- Exercise description -
Report back every line below that carries the word "each".

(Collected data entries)

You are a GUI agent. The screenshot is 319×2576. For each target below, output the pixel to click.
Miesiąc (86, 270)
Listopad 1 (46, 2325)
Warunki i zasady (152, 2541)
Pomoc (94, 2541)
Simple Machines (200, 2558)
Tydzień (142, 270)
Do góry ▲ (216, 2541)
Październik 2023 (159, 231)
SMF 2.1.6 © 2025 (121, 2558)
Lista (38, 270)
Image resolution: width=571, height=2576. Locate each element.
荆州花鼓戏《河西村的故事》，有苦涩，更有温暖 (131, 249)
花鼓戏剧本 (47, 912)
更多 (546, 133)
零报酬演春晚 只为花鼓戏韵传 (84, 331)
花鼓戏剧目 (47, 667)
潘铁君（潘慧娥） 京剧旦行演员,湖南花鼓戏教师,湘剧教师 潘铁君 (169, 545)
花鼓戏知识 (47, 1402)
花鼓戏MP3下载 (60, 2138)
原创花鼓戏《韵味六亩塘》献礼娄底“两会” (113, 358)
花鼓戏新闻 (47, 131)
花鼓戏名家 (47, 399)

- Final answer -
You are a GUI agent. The screenshot is 319×2576. For each target below, output the pixel to click.
Image resolution: width=571, height=2576. Locate each element.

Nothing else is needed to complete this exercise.